With the UK throwing away 2.5 billion disposable coffee cups a year, the Environment Audit Committee (EAC) has put forward a levy on the cups, with the money raised used to improve the country’s recycling infrastructure.
The EAC said that although some coffee shops provide discounts for customers who bring their own cups, uptake of these offers is low at only 1-2% of coffee purchases.
The committee noted the impact on consumer behaviour of the plastic bag charge (which reduced plastic bag usage by over 83% in the first year after it was introduced), and concluded that consumers are more responsive to a charge than a discount.
It is urging the government to introduce a 25p charge on disposable cups, to be paid for on top of the price of a coffee. If this target is not achieved, it proposes the complete ban of disposable coffee cups.
EAC chair Mary Creagh MP said: “The UK throws away 2.5 billion disposable coffee cups every year; enough to circle the planet five and a half times. Almost none are recycled and half a million a day are littered.
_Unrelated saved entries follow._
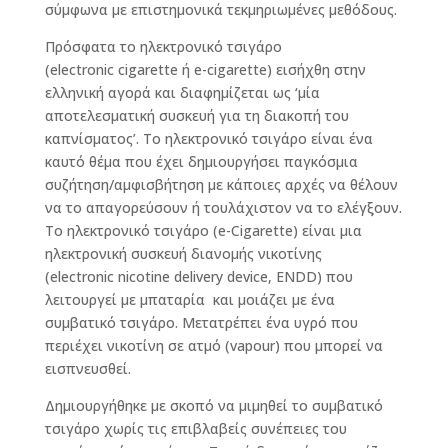
σύμφωνα με επιστημονικά τεκμηριωμένες μεθόδους.
Πρόσφατα το ηλεκτρονικό τσιγάρο
(electronic cigarette ή e-cigarette) εισήχθη στην
ελληνική αγορά και διαφημίζεται ως ‘μία
αποτελεσματική συσκευή για τη διακοπή του
καπνίσματος’. Το ηλεκτρονικό τσιγάρο είναι ένα
καυτό θέμα που έχει δημιουργήσει παγκόσμια
συζήτηση/αμφισβήτηση με κάποιες αρχές να θέλουν
να το απαγορεύσουν ή τουλάχιστον να το ελέγξουν.
Το ηλεκτρονικό τσιγάρο (e-Cigarette) είναι μια
ηλεκτρονική συσκευή διανομής νικοτίνης
(electronic nicotine delivery device, ENDD) που
λειτουργεί με μπαταρία και μοιάζει με ένα
συμβατικό τσιγάρο. Μετατρέπει ένα υγρό που
περιέχει νικοτίνη σε ατμό (vapour) που μπορεί να
εισπνευσθεί.
Δημιουργήθηκε με σκοπό να μιμηθεί το συμβατικό
τσιγάρο χωρίς τις επιβλαβείς συνέπειες του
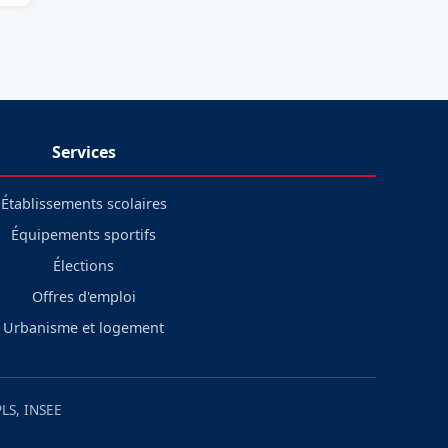
Services
Établissements scolaires
Équipements sportifs
Élections
Offres d'emploi
Urbanisme et logement
LS, INSEE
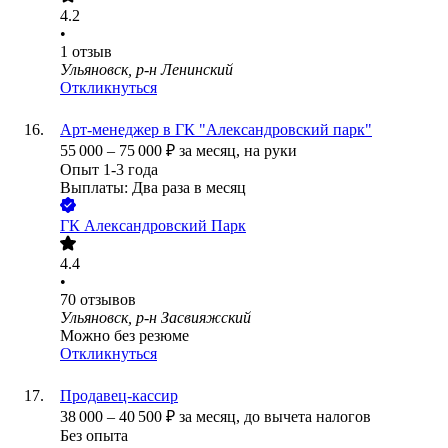
4.2
•
1
отзыв
Ульяновск, р-н Ленинский
Откликнуться
Арт-менеджер в ГК "Александровский парк"
55 000
–
75 000
₽
за месяц,
на руки
Опыт 1-3 года
Выплаты: Два раза в месяц
ГК Александровский Парк
4.4
•
70
отзывов
Ульяновск, р-н Засвияжский
Можно без резюме
Откликнуться
Продавец-кассир
38 000
–
40 500
₽
за месяц,
до вычета налогов
Без опыта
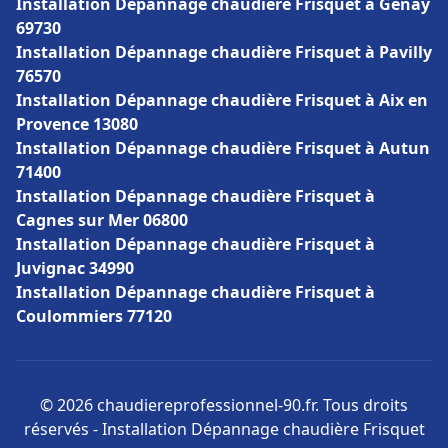
Installation Dépannage chaudière Frisquet à Genay
69730
Installation Dépannage chaudière Frisquet à Pavilly
76570
Installation Dépannage chaudière Frisquet à Aix en
Provence 13080
Installation Dépannage chaudière Frisquet à Autun
71400
Installation Dépannage chaudière Frisquet à
Cagnes sur Mer 06800
Installation Dépannage chaudière Frisquet à
Juvignac 34990
Installation Dépannage chaudière Frisquet à
Coulommiers 77120
© 2026 chaudiereprofessionnel-90.fr. Tous droits
réservés - Installation Dépannage chaudière Frisquet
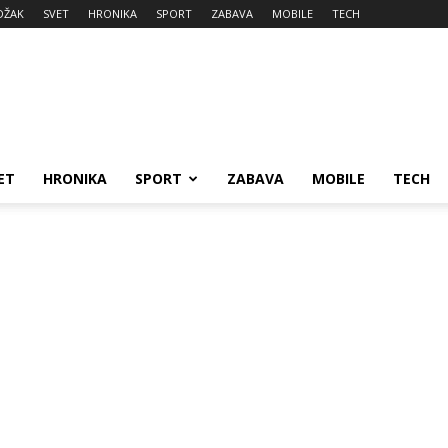
DŽAK
SVET
HRONIKA
SPORT
ZABAVA
MOBILE
TECH
ET
HRONIKA
SPORT
ZABAVA
MOBILE
TECH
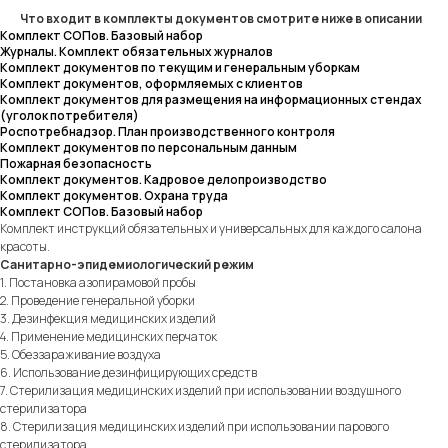
Что входит в комплекты документов смотрите ниже в описании
Комплект СОПов. Базовый набор
Журналы. Комплект обязательных журналов
Комплект документов по текущим и генеральным уборкам
Комплект документов, оформляемых с клиентов
Комплект документов для размещения на информационных стендах
(уголок потребителя)
Роспотребнадзор. План производственного контроля
Комплект документов по персональным данным
Пожарная безопасность
Комплект документов. Кадровое делопроизводство
Комплект документов. Охрана труда
Комплект СОПов. Базовый набор
Комплект инструкций обязательных и универсальных для каждого салона
красоты.
Санитарно-эпидемиологический режим
1. Постановка азопирамовой пробы
2. Проведение генеральной уборки
3. Дезинфекция медицинских изделий
4. Применение медицинских перчаток
5. Обеззараживание воздуха
6. Использование дезинфицирующих средств
7. Стерилизация медицинских изделий при использовании воздушного
стерилизатора
8. Стерилизация медицинских изделий при использовании парового
стерилизатора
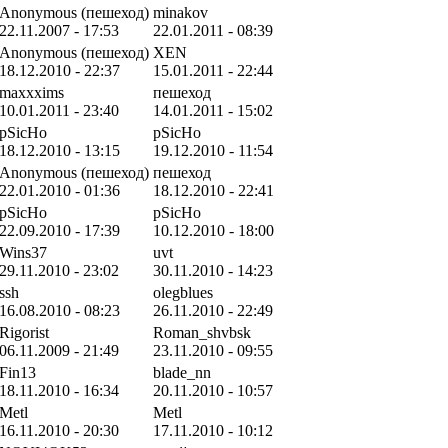
Anonymous (пешеход)
minakov
22.11.2007 - 17:53
22.01.2011 - 08:39
Anonymous (пешеход)
XEN
18.12.2010 - 22:37
15.01.2011 - 22:44
maxxxims
пешеход
10.01.2011 - 23:40
14.01.2011 - 15:02
pSicHo
pSicHo
18.12.2010 - 13:15
19.12.2010 - 11:54
Anonymous (пешеход)
пешеход
22.01.2010 - 01:36
18.12.2010 - 22:41
pSicHo
pSicHo
22.09.2010 - 17:39
10.12.2010 - 18:00
Wins37
uvt
29.11.2010 - 23:02
30.11.2010 - 14:23
ssh
olegblues
16.08.2010 - 08:23
26.11.2010 - 22:49
Rigorist
Roman_shvbsk
06.11.2009 - 21:49
23.11.2010 - 09:55
Fin13
blade_nn
18.11.2010 - 16:34
20.11.2010 - 10:57
Metl
Metl
16.11.2010 - 20:30
17.11.2010 - 10:12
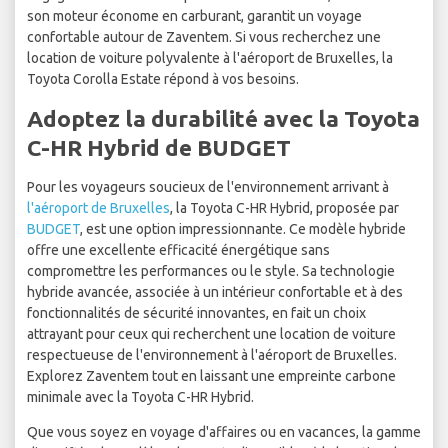
son moteur économe en carburant, garantit un voyage
confortable autour de Zaventem. Si vous recherchez une
location de voiture polyvalente à l'aéroport de Bruxelles, la
Toyota Corolla Estate répond à vos besoins.
Adoptez la durabilité avec la Toyota
C-HR Hybrid de BUDGET
Pour les voyageurs soucieux de l'environnement arrivant à
l'aéroport de Bruxelles
, la Toyota C-HR Hybrid, proposée par
BUDGET
, est une option impressionnante. Ce modèle hybride
offre une excellente efficacité énergétique sans
compromettre les performances ou le style. Sa technologie
hybride avancée, associée à un intérieur confortable et à des
fonctionnalités de sécurité innovantes, en fait un choix
attrayant pour ceux qui recherchent une location de voiture
respectueuse de l'environnement à l'aéroport de Bruxelles.
Explorez Zaventem tout en laissant une empreinte carbone
minimale avec la Toyota C-HR Hybrid.
Que vous soyez en voyage d'affaires ou en vacances, la gamme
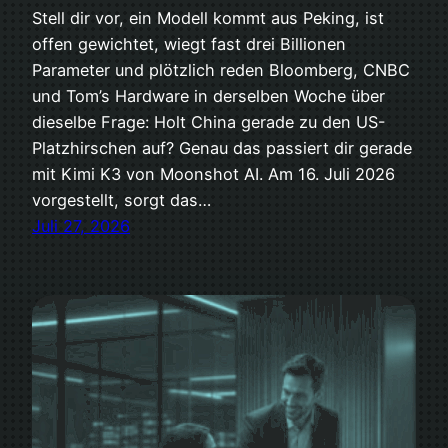
Stell dir vor, ein Modell kommt aus Peking, ist
offen gewichtet, wiegt fast drei Billionen
Parameter und plötzlich reden Bloomberg, CNBC
und Tom’s Hardware in derselben Woche über
dieselbe Frage: Holt China gerade zu den US-
Platzhirschen auf? Genau das passiert dir gerade
mit Kimi K3 von Moonshot AI. Am 16. Juli 2026
vorgestellt, sorgt das…
Juli 27, 2026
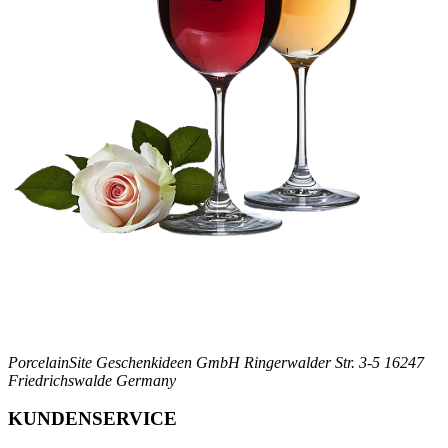
PorcelainSite Geschenkideen GmbH
Ringerwalder Str. 3-5
16247
Friedrichswalde
Germany
KUNDENSERVICE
Coffee cup producers and distributors have not taken action to rectify this and government has sat on its hands.
“The UK’s coffee shop market is expanding rapidly, so we need to kick start a revolution in recycling.”
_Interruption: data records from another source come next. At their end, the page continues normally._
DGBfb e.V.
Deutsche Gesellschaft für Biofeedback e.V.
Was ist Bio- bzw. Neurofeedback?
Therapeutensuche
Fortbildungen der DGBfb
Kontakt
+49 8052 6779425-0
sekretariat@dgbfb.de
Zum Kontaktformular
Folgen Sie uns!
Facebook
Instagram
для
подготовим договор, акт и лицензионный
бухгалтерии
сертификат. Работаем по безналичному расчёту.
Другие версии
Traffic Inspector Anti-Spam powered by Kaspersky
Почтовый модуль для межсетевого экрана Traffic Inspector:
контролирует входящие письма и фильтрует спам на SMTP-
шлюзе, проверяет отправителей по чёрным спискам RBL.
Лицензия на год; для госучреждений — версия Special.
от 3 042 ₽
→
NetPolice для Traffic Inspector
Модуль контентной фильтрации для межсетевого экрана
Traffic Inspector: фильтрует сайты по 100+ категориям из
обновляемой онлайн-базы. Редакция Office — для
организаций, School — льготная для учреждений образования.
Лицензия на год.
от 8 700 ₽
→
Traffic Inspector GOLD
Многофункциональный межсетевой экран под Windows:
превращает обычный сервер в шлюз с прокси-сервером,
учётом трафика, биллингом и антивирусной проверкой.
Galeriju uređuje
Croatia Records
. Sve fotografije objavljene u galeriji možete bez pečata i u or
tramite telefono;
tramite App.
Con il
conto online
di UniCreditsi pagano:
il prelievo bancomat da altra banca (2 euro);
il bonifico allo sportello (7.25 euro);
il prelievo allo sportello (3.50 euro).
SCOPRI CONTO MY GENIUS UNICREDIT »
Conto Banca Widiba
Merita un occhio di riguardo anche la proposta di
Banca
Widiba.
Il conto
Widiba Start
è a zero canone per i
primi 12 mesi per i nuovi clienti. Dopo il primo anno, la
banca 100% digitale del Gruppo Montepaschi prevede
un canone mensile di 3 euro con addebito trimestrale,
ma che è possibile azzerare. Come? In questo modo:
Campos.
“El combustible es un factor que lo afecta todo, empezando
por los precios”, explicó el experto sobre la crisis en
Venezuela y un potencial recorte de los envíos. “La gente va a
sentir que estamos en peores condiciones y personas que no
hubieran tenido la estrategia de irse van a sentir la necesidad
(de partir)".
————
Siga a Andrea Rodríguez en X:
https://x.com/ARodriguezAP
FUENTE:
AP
The committee said that industry action to paper cup recycling has been voluntary, non-committal and slow, with producers paying for “10% of the cost of packaging disposal and recycling, leaving taxpayers to pay for the remaining 90%”.
It is also calling on the government to adopt a producer responsibility compliance fee structure that rewards design for recyclability and raises charges on packaging that is difficult to recycle.
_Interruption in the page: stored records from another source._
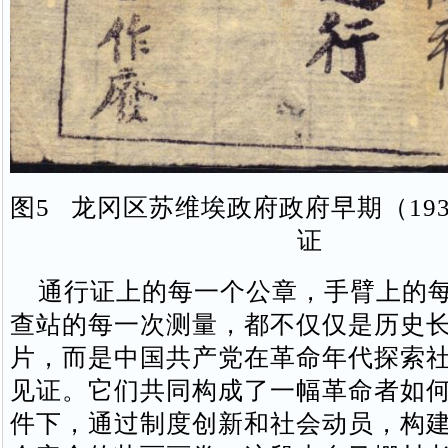
图5 龙冈区苏维埃政府政府早期（193
证
通行证上的每一个公章，手臂上的每
查站的每一次测量，都不仅仅是历史
片，而是中国共产党在革命年代探索
见证。它们共同构成了一幅革命者如
件下，通过制度创新和社会动员，构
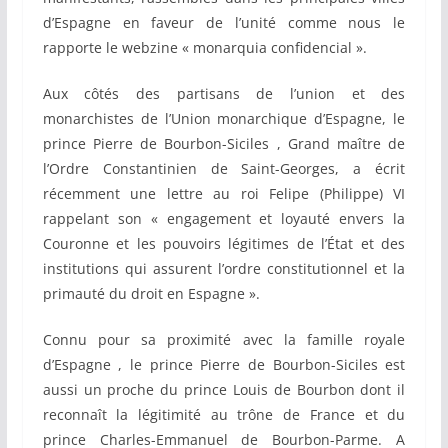
d’Espagne en faveur de l’unité comme nous le
rapporte le webzine « monarquia confidencial ».
Aux côtés des partisans de l’union et des
monarchistes de l’Union mo
narchique d’Espagne, le
prince Pierre de Bourbon-Siciles , Grand maître de
l’Ordre Constantinien de Saint-Georges, a écrit
récemment une lettre au roi Felipe (Philippe) VI
rappelant son « engagement et loyauté envers la
Couronne et les pouvoirs légitimes de l’État et des
institutions qui assurent l’ordre constitutionnel et la
primauté du droit en Espagne ».
Connu pour sa proximité avec la famille royale
d’Espagne , le prince Pierre de Bourbon-Siciles est
aussi un proche du prince Louis de Bourbon dont il
reconnaît la légitimité au trône de France et du
prince Charles-Emmanuel de Bourbon-Parme. A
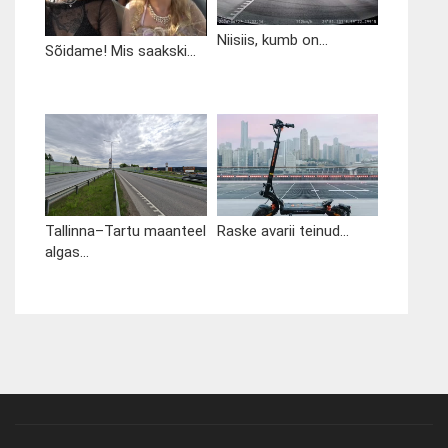
Niisiis, kumb on...
Sõidame! Mis saakski...
Tallinna–Tartu maanteel
Raske avarii teinud...
algas...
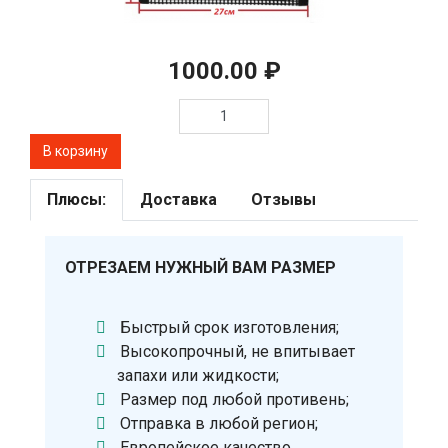
1000.00 ₽
Плюсы:
Доставка
Отзывы
ОТРЕЗАЕМ НУЖНЫЙ ВАМ РАЗМЕР
Быстрый срок изготовления;
Высокопрочный, не впитывает
запахи или жидкости;
Размер под любой противень;
Отправка в любой регион;
Европейское качество.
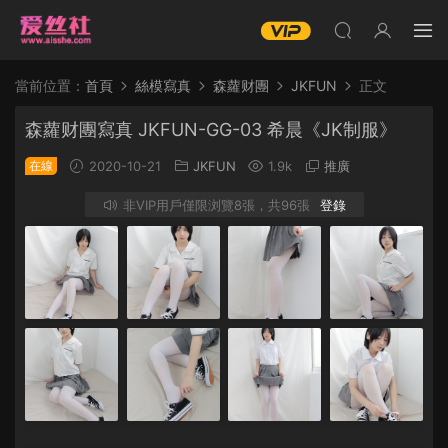
當前位置：
首頁
絲模寫真
森蘿财團
JKFUN
正文
森蘿财團寫真 JKFUN-GG-03 希晨《JK制服》
在線
2020-10-21
JKFUN
1.9k
推廣
非VIP用戶僅限浏覽8張，共96張
登錄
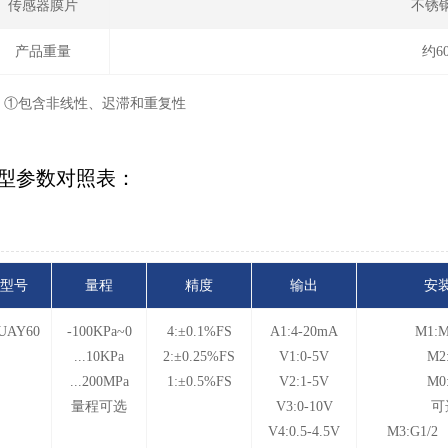
传感器膜片
不锈钢
产品重量
约6
：①包含非线性、迟滞和重复性
型参数对照表：
型号
量程
精度
输出
安
UAY60
-100KPa~0
4:±0.1%FS
A1:4-20mA
M1:M
...10KPa
2:±0.25%FS
V1:0-5V
M2
...200MPa
1:±0.5%FS
V2:1-5V
M0
量程可选
V3:0-10V
可
V4:0.5-4.5V
M3:G1/2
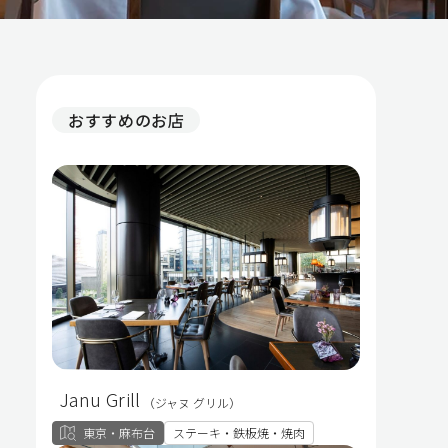
おすすめのお店
Janu Grill
（ジャヌ グリル）
東京・麻布台
ステーキ・鉄板焼・焼肉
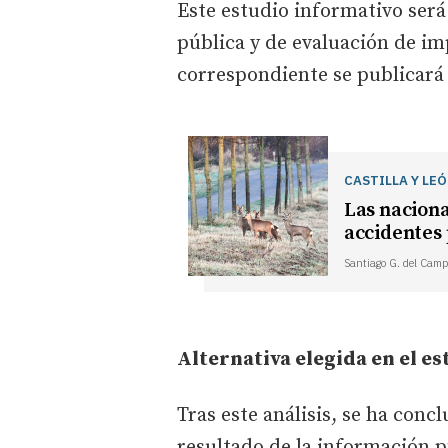
Este estudio informativo será
pública y de evaluación de i
correspondiente se publicar
CASTILLA Y LE
Las naciona
accidentes 
Santiago G. del Camp
Alternativa elegida en el e
Tras este análisis, se ha con
resultado de la información p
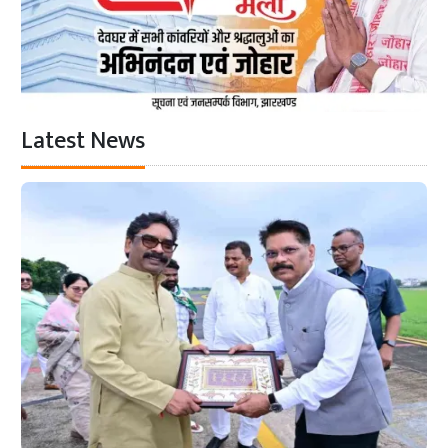
Latest News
Creagh added: “Taxpayers are footing the bill for disposing of the billions of coffee cups thrown away each year, whether or not they are coffee drinkers.
“It is only right that producers should bear more of the financial burden to help recycle their packaging, so my committee is calling for producer responsibility reform that rewards businesses that use sustainable packaging – and makes those that don’t face higher charges.”
In 2016, the UK’s largest coffee shop brand Costa launched a recycling scheme in 2,000 of its stores in a bid to recover and convert its takeaway cups.
Customers have been encouraged to leave or return their takeaway cups to a Costa store where they have been collected by the company’s waste partner, Veolia, to be recycled.
In the same year, paper cup manufacturer James Cropper launched a trial recycling scheme with McDonald’s which has allowed the fast food chain’s paper cups to be recycled at James Cropper’s reclaimed fibre plant, allowing it turn previously non-recyclable, plastic-coated paper cups into new paper products.
Efforts have been made to tackle the environmental impact of coffee cups. Frugalpac developed recyclable paperboard coffee cups made from recycled paper that can be included in domestic waste recycling streams.
Meanwhile, Nextek formulated a resin made from whole coffee cups that can be moulded into a number of strong and durable products.